Radiation doses that raise the risk of cancer have been recorded in dozens of workers--or about 1 percent of the work force--at the Fukushima No. 1 nuclear plant.
Plant operator Tokyo Electric Power Co. on Dec. 6 released data for radiation doses recorded between March 11, 2011, when the disaster started, and Jan. 31, 2012.
The figures show 165 workers, or about 1 percent of those monitored, received doses of at least 100 millisieverts, a level widely believed to raise the risk of cancer over a person's lifetime.
TEPCO released the data after submitting it in March, upon request, to the World Health Organization. It was the company's first direct release of such data, although it has shared other data with the WHO, which the agency plans to release shortly.
The data contained no personal details, nor did it identify the duties of the workers concerned. It presented figures grouped according to age category.
Twenty-five individuals in their 20s received more than 100 millisieverts, or 1.2 percent of the 2,057 workers in that category; so too did 40 of 4,179 individuals aged 30-39. The threshold was reached in 49 workers of 5,893 in their 40s; by 46 individuals in their 50s, out of 5,409; and five aged 60-69, of whom there were 1,858 workers.
None of the 64 teenage workers employed at the plant, and none of the 26 in their 70s and 80s, were exposed to more than 100 millisieverts of radiation.
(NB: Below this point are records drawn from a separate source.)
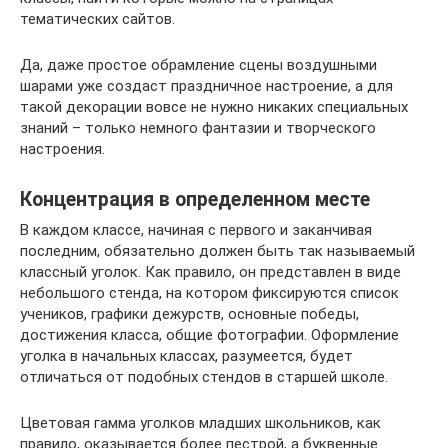
тематических сайтов.
Да, даже простое обрамление сцены воздушными
шарами уже создаст праздничное настроение, а для
такой декорации вовсе не нужно никаких специальных
знаний – только немного фантазии и творческого
настроения.
Концентрация в определенном месте
В каждом классе, начиная с первого и заканчивая
последним, обязательно должен быть так называемый
классный уголок. Как правило, он представлен в виде
небольшого стенда, на котором фиксируются список
учеников, графики дежурств, основные победы,
достижения класса, общие фотографии. Оформление
уголка в начальных классах, разумеется, будет
отличаться от подобных стендов в старшей школе.
Цветовая гамма уголков младших школьников, как
правило, оказывается более пестрой, а буквенные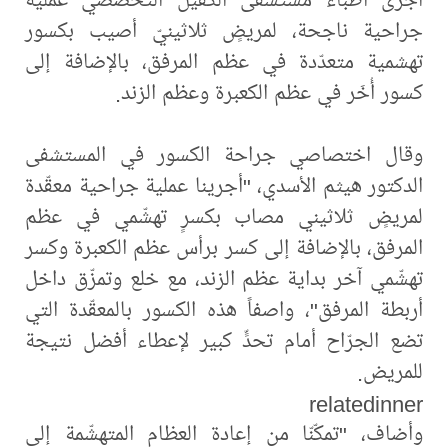
جراحية ناجحة، لمريضٍ ثلاثينيّ أصيب بكسور
تهشمية متعدّدة في عظم المرفق، بالإضافة إلى
كسور أُخَر في عظم الكعبرة وعظم الزند.
وقال اختصاصي جراحة الكسور في المستشفى
الدكتور هيثم الأسدي، "أجرينا عملية جراحية معقّدة
لمريضٍ ثلاثيني مصاب بكسرٍ تهشّمي في عظم
المرفق، بالإضافة إلى كسر برأس عظم الكعبرة وكسر
تهشّمي آخر بداية عظم الزند، مع خلع وتمزّق داخل
أربطة المرفق"، واصفاً هذه الكسور بالمعقّدة التي
تضع الجرّاح أمام تحدٍّ كبير لإعطاء أفضل نتيجة
للمريض.
relatedinner
وأضاف، "تمكّنّا من إعادة العظام المتهشّمة إلى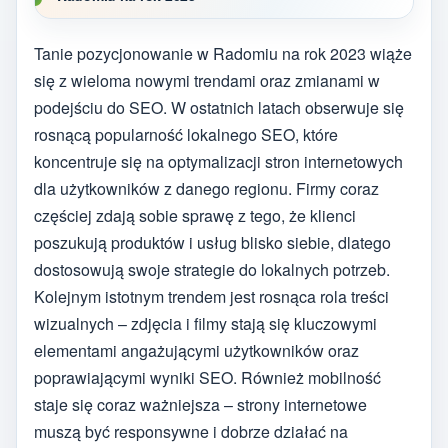
Tanie pozycjonowanie w Radomiu na rok 2023 wiąże
się z wieloma nowymi trendami oraz zmianami w
podejściu do SEO. W ostatnich latach obserwuje się
rosnącą popularność lokalnego SEO, które
koncentruje się na optymalizacji stron internetowych
dla użytkowników z danego regionu. Firmy coraz
częściej zdają sobie sprawę z tego, że klienci
poszukują produktów i usług blisko siebie, dlatego
dostosowują swoje strategie do lokalnych potrzeb.
Kolejnym istotnym trendem jest rosnąca rola treści
wizualnych – zdjęcia i filmy stają się kluczowymi
elementami angażującymi użytkowników oraz
poprawiającymi wyniki SEO. Również mobilność
staje się coraz ważniejsza – strony internetowe
muszą być responsywne i dobrze działać na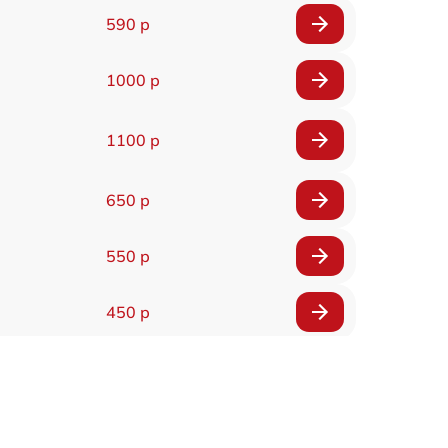
590 р
1000 р
1100 р
650 р
550 р
450 р
900 р
750 р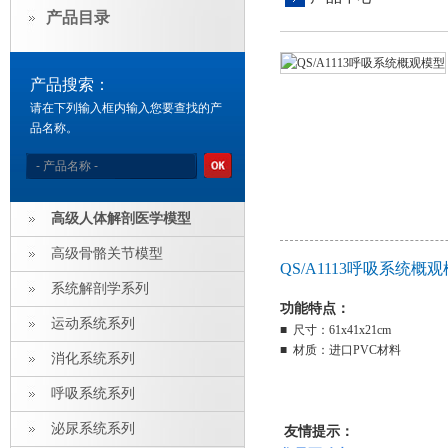
产品目录
产品搜索：
请在下列输入框内输入您要查找的产
品名称。
高级人体解剖医学模型
高级骨骼关节模型
QS/A1113呼吸系统
系统解剖学系列
功能特点：
运动系统系列
■ 尺寸：61x41x21cm
■ 材质：进口PVC材料
消化系统系列
呼吸系统系列
泌尿系统系列
友情提示：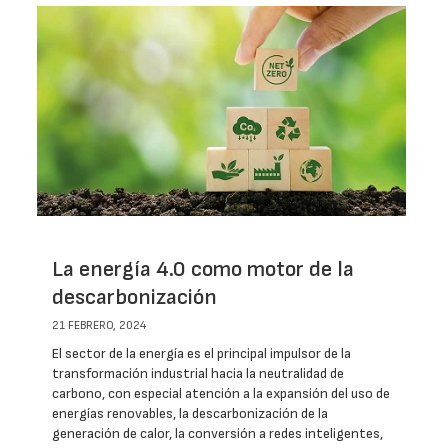
La energía 4.0 como motor de la
descarbonización
21 FEBRERO, 2024
El sector de la energía es el principal impulsor de la
transformación industrial hacia la neutralidad de
carbono, con especial atención a la expansión del uso de
energías renovables, la descarbonización de la
generación de calor, la conversión a redes inteligentes,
But the data shows that three workers in their 20s received an elevated dose of more than 250 millisieverts, together with one person each in their 30s, 40s and 50s.
Younger adults are more susceptible to injurious effects of radiation. A forthcoming WHO report says the risk of developing radiation-induced cancer over a person's lifetime is 1.5 times greater for a 20-year-old than a 40-year-old. It is three times greater than for a 60-year-old. Furthermore, a 20-year-old's risk of thyroid cancer is four times that of a 40-year-old's.